RECORD EXCERPTS:
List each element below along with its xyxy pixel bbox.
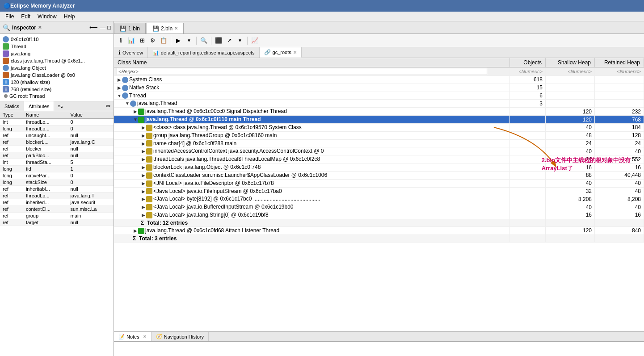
view-tab-gcroots-close[interactable]: ✕: [293, 50, 297, 55]
expand-button[interactable]: ▶: [141, 197, 146, 202]
tree-row[interactable]: ▶name char[4] @ 0x6c1c0f288 main2424: [114, 139, 644, 147]
menu-window[interactable]: Window: [34, 13, 60, 21]
tb-play[interactable]: ▶: [173, 36, 183, 46]
tb-square[interactable]: ⬛: [214, 36, 223, 46]
expand-button[interactable]: ▶: [141, 173, 146, 178]
tree-cell-retained: [595, 76, 644, 84]
tb-info[interactable]: ℹ: [116, 36, 126, 46]
expand-button[interactable]: ▶: [141, 205, 146, 210]
expand-button[interactable]: ▶: [141, 213, 146, 218]
tb-chart[interactable]: 📊: [126, 36, 136, 46]
tree-row[interactable]: ▼java.lang.Thread3: [114, 100, 644, 108]
bottom-tab-notes[interactable]: 📝 Notes ✕: [114, 332, 152, 341]
inspector-nav-back[interactable]: ⟵: [89, 24, 98, 31]
attr-row: refuncaught...null: [0, 132, 114, 139]
tree-cell-shallow: 120: [546, 226, 595, 235]
expand-button[interactable]: ▶: [133, 228, 138, 234]
tb-dropdown2[interactable]: ▼: [235, 36, 245, 46]
attributes-edit-icon[interactable]: ✏: [103, 103, 114, 109]
tab-attributes[interactable]: Attributes: [24, 101, 54, 111]
menu-file[interactable]: File: [2, 13, 17, 21]
tree-container: Class Name Objects Shallow Heap Retained…: [114, 58, 644, 331]
tb-list[interactable]: 📋: [159, 36, 168, 46]
tree-row[interactable]: ▶java.lang.Thread @ 0x6c1c00cc0 Signal D…: [114, 108, 644, 116]
tree-node-label: java.lang.Thread @ 0x6c1c0f110 main Thre…: [145, 116, 261, 122]
menu-help[interactable]: Help: [60, 13, 79, 21]
tree-node-label: threadLocals java.lang.ThreadLocal$Threa…: [153, 156, 320, 162]
tb-stats[interactable]: 📈: [250, 36, 260, 46]
tree-row[interactable]: ▶<JNI Local> java.io.FileDescriptor @ 0x…: [114, 179, 644, 187]
inspector-label: Inspector: [12, 25, 36, 31]
sub-classname[interactable]: [114, 67, 510, 76]
tb-arrow[interactable]: ↗: [224, 36, 234, 46]
tree-row[interactable]: ▶<Java Local> java.io.FileInputStream @ …: [114, 187, 644, 195]
expand-button[interactable]: ▶: [141, 165, 146, 170]
expand-button[interactable]: ▶: [141, 133, 146, 138]
regex-input[interactable]: [117, 68, 487, 75]
expand-button[interactable]: ▶: [141, 125, 146, 130]
tree-cell-retained: [595, 84, 644, 92]
tree-row[interactable]: ▶inheritedAccessControlContext java.secu…: [114, 147, 644, 155]
tb-grid[interactable]: ⊞: [137, 36, 147, 46]
sub-objects: <Numeric>: [510, 67, 546, 76]
bottom-tab-navhistory[interactable]: 🧭 Navigation History: [152, 332, 209, 341]
inspector-maximize[interactable]: □: [107, 24, 111, 31]
expand-button[interactable]: ▶: [141, 189, 146, 194]
attr-cell-value: null: [68, 186, 114, 193]
expand-button[interactable]: ▶: [141, 149, 146, 154]
expand-button[interactable]: ▶: [141, 181, 146, 186]
view-tab-overview[interactable]: ℹ Overview: [114, 47, 148, 58]
expand-button[interactable]: ▶: [117, 77, 122, 83]
tree-row[interactable]: ΣTotal: 3 entries: [114, 235, 644, 242]
tree-cell-shallow: 40: [546, 123, 595, 131]
view-tab-report[interactable]: 📊 default_report org.eclipse.mat.api:sus…: [148, 47, 260, 58]
tb-gear[interactable]: ⚙: [148, 36, 158, 46]
view-tab-gcroots[interactable]: 🔗 gc_roots ✕: [260, 47, 302, 58]
tree-row[interactable]: ▶java.lang.Thread @ 0x6c1c0fd68 Attach L…: [114, 226, 644, 235]
notes-close[interactable]: ✕: [143, 334, 147, 339]
tree-cell-classname: ▶<Java Local> java.lang.String[0] @ 0x6c…: [114, 211, 510, 219]
attr-cell-value: java.lang.T: [68, 193, 114, 199]
tree-row[interactable]: ▶<Java Local> java.io.BufferedInputStrea…: [114, 203, 644, 211]
tree-row[interactable]: ▶group java.lang.ThreadGroup @ 0x6c1c081…: [114, 131, 644, 139]
tab-extra[interactable]: »₂: [54, 102, 66, 110]
tree-cell-retained: 232: [595, 108, 644, 116]
tab-statics[interactable]: Statics: [0, 101, 24, 111]
expand-button[interactable]: ▼: [125, 101, 130, 106]
expand-button[interactable]: ▶: [141, 141, 146, 147]
file-tab-1bin[interactable]: 💾 1.bin: [114, 23, 146, 34]
tree-cell-objects: [510, 147, 546, 155]
tree-row[interactable]: ▼java.lang.Thread @ 0x6c1c0f110 main Thr…: [114, 116, 644, 124]
tree-row[interactable]: ▶blockerLock java.lang.Object @ 0x6c1c0f…: [114, 163, 644, 172]
tb-dropdown[interactable]: ▼: [184, 36, 194, 46]
tree-cell-classname: ▶name char[4] @ 0x6c1c0f288 main: [114, 139, 510, 147]
tree-row[interactable]: ▶threadLocals java.lang.ThreadLocal$Thre…: [114, 155, 644, 163]
file-tab-2bin[interactable]: 💾 2.bin ✕: [147, 23, 184, 34]
tree-row[interactable]: ▶<class> class java.lang.Thread @ 0x6c1c…: [114, 123, 644, 131]
tree-row[interactable]: ▶<Java Local> java.lang.String[0] @ 0x6c…: [114, 211, 644, 219]
tree-row[interactable]: ▶<Java Local> byte[8192] @ 0x6c1c17bc0 .…: [114, 195, 644, 203]
tree-cell-shallow: 24: [546, 155, 595, 163]
file-tab-2bin-close[interactable]: ✕: [174, 26, 178, 31]
menu-edit[interactable]: Edit: [17, 13, 34, 21]
expand-button[interactable]: ▼: [133, 117, 138, 122]
tree-row[interactable]: ▶System Class618: [114, 76, 644, 84]
tree-row[interactable]: ▶Native Stack15: [114, 84, 644, 92]
tree-node-label: group java.lang.ThreadGroup @ 0x6c1c0816…: [153, 132, 277, 138]
expand-button[interactable]: ▶: [141, 157, 146, 162]
attr-cell-value: 0: [68, 179, 114, 186]
tree-cell-shallow: 40: [546, 147, 595, 155]
expand-button[interactable]: ▶: [133, 109, 138, 114]
expand-button[interactable]: ▼: [117, 93, 122, 99]
tree-cell-retained: 840: [595, 226, 644, 235]
tree-row[interactable]: ▶contextClassLoader sun.misc.Launcher$Ap…: [114, 171, 644, 179]
tree-node-icon: [146, 133, 152, 139]
tree-row[interactable]: ▼Thread6: [114, 92, 644, 100]
tb-search[interactable]: 🔍: [199, 36, 209, 46]
expand-button[interactable]: ▶: [117, 85, 122, 91]
tree-row[interactable]: ΣTotal: 12 entries: [114, 219, 644, 226]
tree-col-retained: Retained Heap: [595, 58, 644, 67]
inspector-title: 🔍 Inspector ✕: [3, 24, 42, 31]
tree-cell-objects: [510, 179, 546, 187]
inspector-minimize[interactable]: —: [100, 24, 105, 31]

WHAT IS REQUIRED:
Return each line from the material that includes the string "entries".

OUTPUT BELOW:
tree-row[interactable]: ΣTotal: 3 entries: [114, 235, 644, 242]
tree-row[interactable]: ΣTotal: 12 entries: [114, 219, 644, 226]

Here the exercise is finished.